» EXERCISE
For the records below, say how many lines contain the string "estilo". Give no other text.

····················

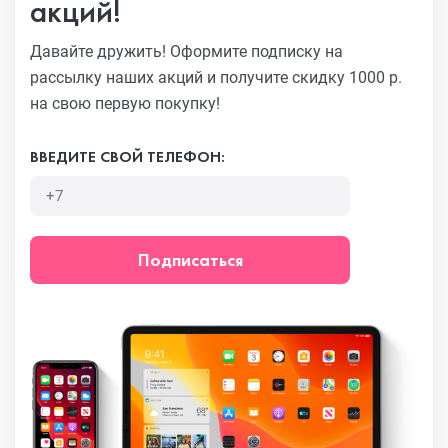
акций!
Давайте дружить! Оформите подписку на
рассылку наших акций
и получите скидку 1000 р.
на свою первую покупку!
ВВЕДИТЕ СВОЙ ТЕЛЕФОН:
Подписаться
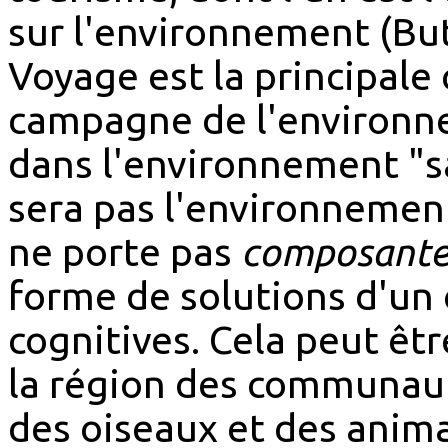
sur l'environnement (But
Voyage est la principale 
campagne de l'environn
dans l'environnement "
sera pas l'environnement 
ne porte pas
composante 
forme de solutions d'un
cognitives. Cela peut êtr
la région des communaut
des oiseaux et des anima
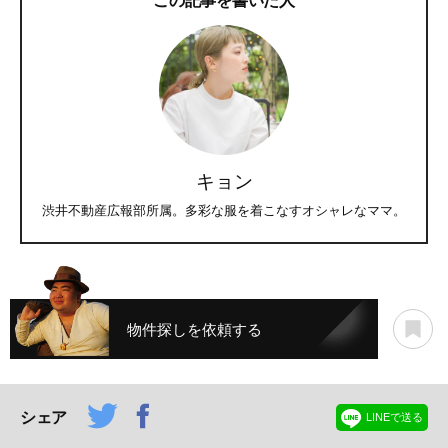
この記事を書いた人
キョン
渋井不動産広報部所属。多彩な服を着こなすオシャレなママ。
物件探しを依頼する
シェア
LINEで送る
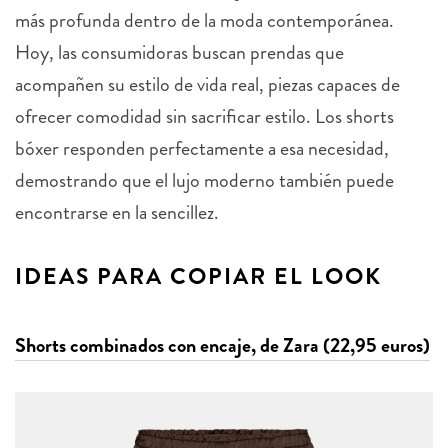
más profunda dentro de la moda contemporánea.
Hoy, las consumidoras buscan prendas que
acompañen su estilo de vida real, piezas capaces de
ofrecer comodidad sin sacrificar estilo. Los shorts
bóxer responden perfectamente a esa necesidad,
demostrando que el lujo moderno también puede
encontrarse en la sencillez.
IDEAS PARA COPIAR EL LOOK
Shorts combinados con encaje, de Zara (22,95 euros)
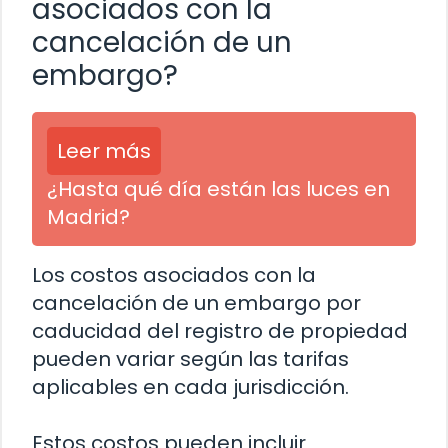
asociados con la
cancelación de un
embargo?
Leer más
¿Hasta qué día están las luces en
Madrid?
Los costos asociados con la
cancelación de un embargo por
caducidad del registro de propiedad
pueden variar según las tarifas
aplicables en cada jurisdicción.
Estos costos pueden incluir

····················

» TASK RESPONSE
2